Le précieux sésame, l’attestation de réfugié
Dimanche 22 mai, à 9 heures, accompagné par coïncidence de Cynthé et Christian S., deux réfugiés ivoiriens, nous nous rendons au grand camp situé à 56 km d’Elubo, pour y rencontrer son directeur. Ce, afin qu’il nous autorise à échanger avec les pensionnaires sur « leur nouvelle vie de réfugiés » avant de nous rendre dans la capitale ghanéenne, Accra. Mais cette aventure a été des plus mouvementées. Ce fut un voyage inachevé ayant été mis aux arrêts et mis au violon, dans la tenue d’Adam, au Commissariat d’Aiyieman, sis à plus de 120 km d’Elubo (voir encadré). De même, pour de nombreux réfugiés ivoiriens, l’aventure n’est pas encore prometteuse. Parce qu’ils sont très nombreux à n’avoir pas encore obtenu le précieux certificat de réfugié ou d’exilé.

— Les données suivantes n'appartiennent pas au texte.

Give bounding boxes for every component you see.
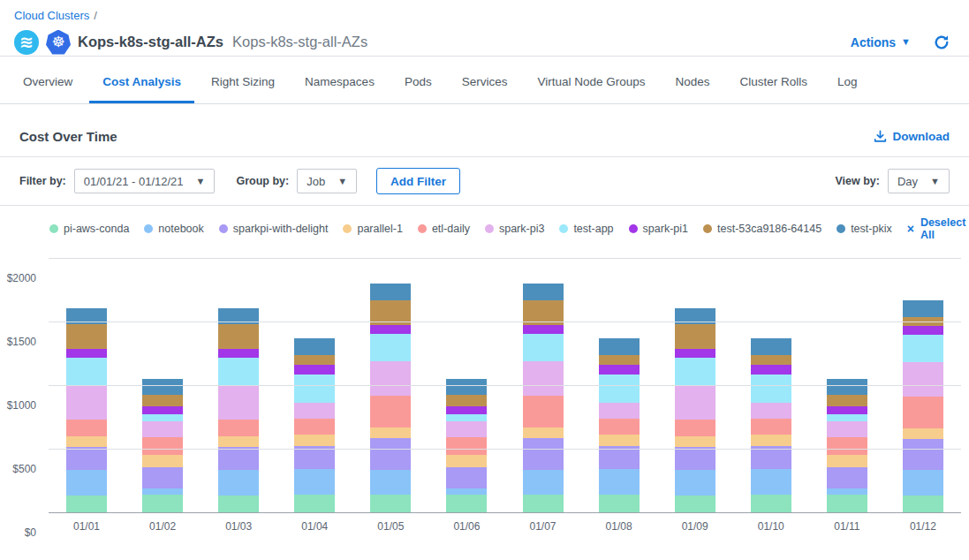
bar-segment-notebook[interactable] [446, 488, 487, 495]
bar-segment-parallel-1[interactable] [827, 455, 867, 468]
bar-segment-notebook[interactable] [142, 488, 183, 495]
bar-segment-spark-pi3[interactable] [523, 361, 564, 396]
legend-item-spark-pi1[interactable]: spark-pi1 [629, 223, 688, 235]
bar-stack-01-01[interactable] [66, 308, 107, 513]
bar-segment-test-app[interactable] [142, 414, 183, 421]
bar-segment-parallel-1[interactable] [599, 435, 640, 446]
bar-segment-pi-aws-conda[interactable] [446, 495, 487, 513]
deselect-all-button[interactable]: × Deselect All [907, 216, 966, 241]
actions-button[interactable]: Actions ▼ [851, 35, 911, 49]
bar-segment-etl-daily[interactable] [66, 420, 107, 436]
bar-segment-notebook[interactable] [675, 470, 715, 496]
bar-segment-spark-pi1[interactable] [294, 365, 335, 375]
bar-segment-test-53ca9186-64145[interactable] [827, 395, 867, 405]
legend-item-notebook[interactable]: notebook [144, 223, 203, 235]
bar-segment-sparkpi-with-delight[interactable] [142, 467, 183, 488]
refresh-icon[interactable] [934, 34, 950, 50]
bar-segment-test-pkix[interactable] [142, 379, 183, 395]
bar-segment-spark-pi1[interactable] [675, 349, 715, 358]
bar-segment-spark-pi1[interactable] [370, 325, 411, 335]
bar-segment-spark-pi3[interactable] [599, 403, 640, 419]
bar-segment-notebook[interactable] [370, 470, 411, 496]
bar-segment-sparkpi-with-delight[interactable] [599, 446, 640, 468]
bar-segment-etl-daily[interactable] [675, 420, 715, 436]
bar-stack-01-07[interactable] [523, 284, 564, 513]
tab-pods[interactable]: Pods [391, 57, 445, 103]
bar-segment-pi-aws-conda[interactable] [751, 495, 791, 513]
bar-segment-test-app[interactable] [675, 358, 715, 386]
bar-segment-pi-aws-conda[interactable] [599, 495, 640, 513]
bar-segment-test-pkix[interactable] [294, 338, 335, 355]
bar-segment-pi-aws-conda[interactable] [218, 496, 259, 513]
bar-segment-test-53ca9186-64145[interactable] [142, 395, 183, 405]
bar-segment-test-53ca9186-64145[interactable] [446, 395, 487, 405]
bar-segment-notebook[interactable] [218, 470, 259, 496]
bar-segment-parallel-1[interactable] [446, 455, 487, 468]
bar-segment-test-pkix[interactable] [446, 379, 487, 395]
bar-segment-sparkpi-with-delight[interactable] [903, 439, 943, 470]
bar-segment-spark-pi3[interactable] [370, 361, 411, 396]
bar-segment-test-app[interactable] [66, 358, 107, 386]
add-filter-button[interactable]: Add Filter [376, 168, 460, 194]
legend-item-parallel-1[interactable]: parallel-1 [343, 223, 402, 235]
bar-stack-01-11[interactable] [827, 379, 867, 513]
bar-segment-etl-daily[interactable] [218, 420, 259, 436]
bar-segment-test-53ca9186-64145[interactable] [218, 324, 259, 348]
bar-segment-parallel-1[interactable] [903, 428, 943, 439]
bar-segment-sparkpi-with-delight[interactable] [446, 467, 487, 488]
legend-item-pi-aws-conda[interactable]: pi-aws-conda [49, 223, 129, 235]
bar-stack-01-09[interactable] [675, 308, 715, 513]
bar-segment-test-app[interactable] [903, 335, 943, 362]
bar-segment-test-app[interactable] [827, 414, 867, 421]
bar-segment-etl-daily[interactable] [142, 437, 183, 454]
bar-stack-01-03[interactable] [218, 308, 259, 513]
bar-segment-sparkpi-with-delight[interactable] [370, 438, 411, 469]
tab-overview[interactable]: Overview [10, 57, 86, 103]
bar-segment-notebook[interactable] [599, 469, 640, 496]
breadcrumb-link-cloud-clusters[interactable]: Cloud Clusters [14, 9, 89, 22]
bar-segment-spark-pi3[interactable] [142, 421, 183, 437]
bar-segment-etl-daily[interactable] [903, 397, 943, 428]
bar-segment-notebook[interactable] [294, 469, 335, 496]
group-by-select[interactable]: Job ▼ [297, 169, 357, 193]
bar-segment-test-53ca9186-64145[interactable] [675, 324, 715, 348]
bar-segment-spark-pi3[interactable] [827, 421, 867, 437]
tab-virtual-node-groups[interactable]: Virtual Node Groups [524, 57, 658, 103]
bar-segment-parallel-1[interactable] [142, 455, 183, 468]
bar-segment-spark-pi1[interactable] [66, 349, 107, 358]
bar-segment-test-app[interactable] [218, 358, 259, 386]
tab-namespaces[interactable]: Namespaces [291, 57, 388, 103]
bar-segment-test-pkix[interactable] [751, 338, 791, 355]
bar-segment-test-app[interactable] [446, 414, 487, 421]
bar-segment-test-app[interactable] [599, 375, 640, 403]
bar-stack-01-02[interactable] [142, 379, 183, 513]
bar-segment-test-53ca9186-64145[interactable] [66, 324, 107, 348]
bar-stack-01-10[interactable] [751, 338, 791, 513]
bar-segment-spark-pi1[interactable] [599, 365, 640, 375]
bar-segment-spark-pi1[interactable] [218, 349, 259, 358]
bar-segment-etl-daily[interactable] [751, 419, 791, 435]
bar-segment-spark-pi3[interactable] [675, 386, 715, 420]
bar-segment-notebook[interactable] [751, 469, 791, 496]
bar-segment-test-app[interactable] [370, 334, 411, 361]
bar-segment-pi-aws-conda[interactable] [903, 496, 943, 513]
bar-segment-notebook[interactable] [66, 470, 107, 496]
bar-segment-sparkpi-with-delight[interactable] [827, 467, 867, 488]
bar-segment-sparkpi-with-delight[interactable] [294, 446, 335, 468]
bar-segment-spark-pi1[interactable] [523, 325, 564, 335]
bar-segment-sparkpi-with-delight[interactable] [751, 446, 791, 468]
bar-segment-pi-aws-conda[interactable] [142, 495, 183, 513]
bar-stack-01-08[interactable] [599, 338, 640, 513]
bar-segment-test-53ca9186-64145[interactable] [599, 355, 640, 365]
bar-segment-etl-daily[interactable] [523, 396, 564, 428]
bar-segment-sparkpi-with-delight[interactable] [218, 447, 259, 470]
bar-segment-parallel-1[interactable] [675, 436, 715, 447]
bar-segment-spark-pi3[interactable] [218, 386, 259, 420]
bar-segment-parallel-1[interactable] [523, 428, 564, 438]
bar-stack-01-06[interactable] [446, 379, 487, 513]
bar-segment-test-53ca9186-64145[interactable] [751, 355, 791, 365]
bar-segment-sparkpi-with-delight[interactable] [66, 447, 107, 470]
bar-segment-parallel-1[interactable] [294, 435, 335, 446]
bar-segment-parallel-1[interactable] [66, 436, 107, 447]
tab-right-sizing[interactable]: Right Sizing [198, 57, 288, 103]
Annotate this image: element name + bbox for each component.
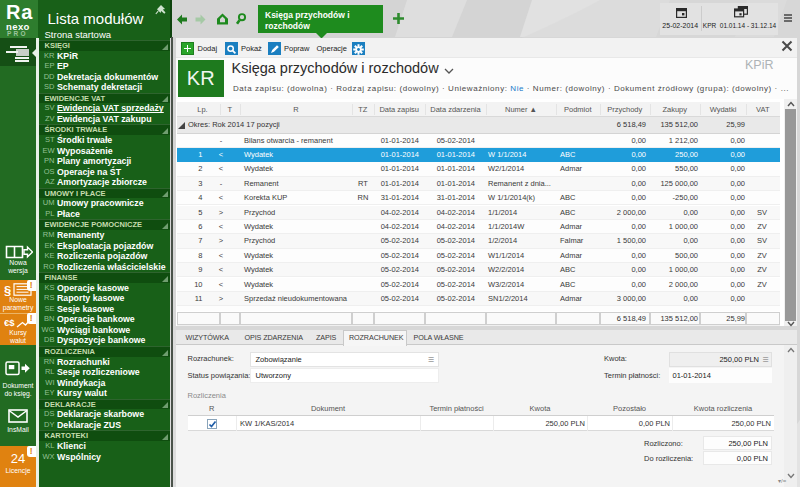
svg-text:§: §: [4, 283, 11, 296]
svg-text:€$: €$: [4, 317, 15, 328]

Il y en a qui ont déjà passé deux mois au camp et qui ignorent, à ce jour, tout de la procédure d’obtention. Jusqu’au 23 mai dernier, il fallait se rendre à Accra pour obtenir ce document. Même à titre provisoire. Or, les gens n’ont pas d’argent. Aussi pensent-ils qu’il s’agit là d’une manœuvre visant à les rapatrier en Côte d’Ivoire une fois l’investiture du Président Ouattara faite? «Nous y opposerons un refus catégorique. Nous devons être traités comme on traite les réfugiés dans le monde entier. Pourquoi, ici le Hcr semble faire une discrimination inadmissible?», s’interroge-t-on dans les milieux ivoiriens où l’on n’hésite pas à pointer un doigt accusateur vers cette autre réfugiée ivoirienne devenue employée du Hcr, parce que maîtrisant l’anglais. Elle manœuvrerait dit-on, pour qu’une catégorie de réfugiés n’obtienne pas ses papiers. Vrai ou faux ? Nous avons voulu en discuter avec elle mais en vain. Puisque cette dame, dont nous taisons volontairement le nom, n’était pas prête pour des échanges sur ces allégations.